State of Emergency: The Production of Music is Out of Control
Lecture Theatre 1, School of Music
The speaker is Sally Anne Gross (University of Westminster)
“Music announces the entry of the sign into the general economy and the conditions for the shattering of representation.” Jacques Attali
There is an international consensus that there is a crisis within the music industry, in all quarters, discussions abound and questions are raised about what can be done to re-stabilize the ‘value’ of music? This is not a question of the use value of music but of its exchange value for the use value of music is not in question. Music is everywhere, abundant and fluid and at the service of all who need or want it. Music is now mobile and attached, embedded or and at the service of something else, something more than just music alone. This shift is very important and needs to be addressed as it impacts on the whole music industry ecosystem.

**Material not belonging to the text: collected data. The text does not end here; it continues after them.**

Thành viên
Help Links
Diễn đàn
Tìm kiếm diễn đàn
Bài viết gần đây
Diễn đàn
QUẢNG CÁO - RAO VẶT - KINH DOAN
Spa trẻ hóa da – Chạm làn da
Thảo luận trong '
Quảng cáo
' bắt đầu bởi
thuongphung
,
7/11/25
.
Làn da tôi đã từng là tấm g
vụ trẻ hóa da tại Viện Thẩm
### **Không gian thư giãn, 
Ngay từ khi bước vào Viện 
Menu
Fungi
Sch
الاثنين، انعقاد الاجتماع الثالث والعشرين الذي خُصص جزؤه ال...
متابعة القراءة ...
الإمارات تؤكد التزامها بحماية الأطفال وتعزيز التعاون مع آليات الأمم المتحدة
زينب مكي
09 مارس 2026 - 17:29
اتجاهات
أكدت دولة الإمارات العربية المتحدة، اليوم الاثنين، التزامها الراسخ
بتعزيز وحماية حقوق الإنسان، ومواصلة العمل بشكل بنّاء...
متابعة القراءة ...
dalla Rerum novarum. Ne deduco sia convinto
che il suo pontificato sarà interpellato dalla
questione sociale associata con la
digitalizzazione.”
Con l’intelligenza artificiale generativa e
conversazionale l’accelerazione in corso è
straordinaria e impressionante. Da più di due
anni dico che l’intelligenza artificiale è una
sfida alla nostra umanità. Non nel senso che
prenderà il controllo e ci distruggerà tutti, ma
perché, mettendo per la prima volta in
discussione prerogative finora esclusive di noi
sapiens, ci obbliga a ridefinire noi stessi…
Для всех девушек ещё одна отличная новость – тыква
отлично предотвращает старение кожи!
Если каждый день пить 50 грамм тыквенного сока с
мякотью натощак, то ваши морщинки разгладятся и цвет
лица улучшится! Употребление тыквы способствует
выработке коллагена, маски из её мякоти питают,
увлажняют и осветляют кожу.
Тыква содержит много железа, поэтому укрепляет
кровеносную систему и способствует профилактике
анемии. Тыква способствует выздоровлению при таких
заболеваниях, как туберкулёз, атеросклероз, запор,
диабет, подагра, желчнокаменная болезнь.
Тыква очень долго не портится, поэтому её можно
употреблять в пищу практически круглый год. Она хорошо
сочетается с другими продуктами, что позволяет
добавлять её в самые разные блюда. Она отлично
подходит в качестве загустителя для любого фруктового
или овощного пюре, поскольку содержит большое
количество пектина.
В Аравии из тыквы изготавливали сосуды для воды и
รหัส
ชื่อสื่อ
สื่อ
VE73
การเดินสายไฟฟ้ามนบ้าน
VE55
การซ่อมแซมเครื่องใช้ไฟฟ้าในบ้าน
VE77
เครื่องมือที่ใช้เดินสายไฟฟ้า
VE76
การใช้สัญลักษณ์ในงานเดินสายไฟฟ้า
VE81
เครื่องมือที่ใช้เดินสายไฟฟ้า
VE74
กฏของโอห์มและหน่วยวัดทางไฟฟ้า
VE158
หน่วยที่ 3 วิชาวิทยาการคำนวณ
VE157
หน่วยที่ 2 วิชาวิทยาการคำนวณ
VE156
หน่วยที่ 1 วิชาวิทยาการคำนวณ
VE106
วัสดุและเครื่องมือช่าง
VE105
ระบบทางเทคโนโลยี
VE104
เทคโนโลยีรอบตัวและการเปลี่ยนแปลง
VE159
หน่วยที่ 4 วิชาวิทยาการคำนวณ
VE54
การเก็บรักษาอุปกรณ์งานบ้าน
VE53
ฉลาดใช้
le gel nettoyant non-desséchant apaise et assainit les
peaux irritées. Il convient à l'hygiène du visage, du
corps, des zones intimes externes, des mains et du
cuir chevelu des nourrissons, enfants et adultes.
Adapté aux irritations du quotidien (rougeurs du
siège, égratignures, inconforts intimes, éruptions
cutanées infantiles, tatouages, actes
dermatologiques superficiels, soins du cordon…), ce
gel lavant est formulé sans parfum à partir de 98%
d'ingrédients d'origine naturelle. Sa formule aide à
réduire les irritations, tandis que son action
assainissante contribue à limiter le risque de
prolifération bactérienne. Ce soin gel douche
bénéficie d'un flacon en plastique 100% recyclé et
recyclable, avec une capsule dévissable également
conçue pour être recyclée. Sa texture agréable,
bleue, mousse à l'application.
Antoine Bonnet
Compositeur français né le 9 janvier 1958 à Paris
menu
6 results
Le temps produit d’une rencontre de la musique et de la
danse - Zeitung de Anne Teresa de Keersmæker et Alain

Music industry practices are evolving in line with the transformation of the sites of production, distribution and performance, which look and can be experienced very differently depending where you are in the music supply chain; music’s shift from the public to the private sphere is increasingly exaggerated in the digital era and with it importantly for symbol creators (Hesmondalgh’s term) and the symbol creation industries, the increasing destabilization of value both of ritual, use and exchange; concepts that are fundamental to the understanding of the culture/creative industries in which the music industry is situated. Here I argue that Jodi Dean’s concept of Communicative Capitalism is pivotal to our understanding of these changing conditions. Dean’s identification of the ‘fantasy of abundance’ and it’s subsequent implications can be clearly observed in the struggles now facing the music supply chain and that her analysis is crucial to understanding the operation of music in cyberspace.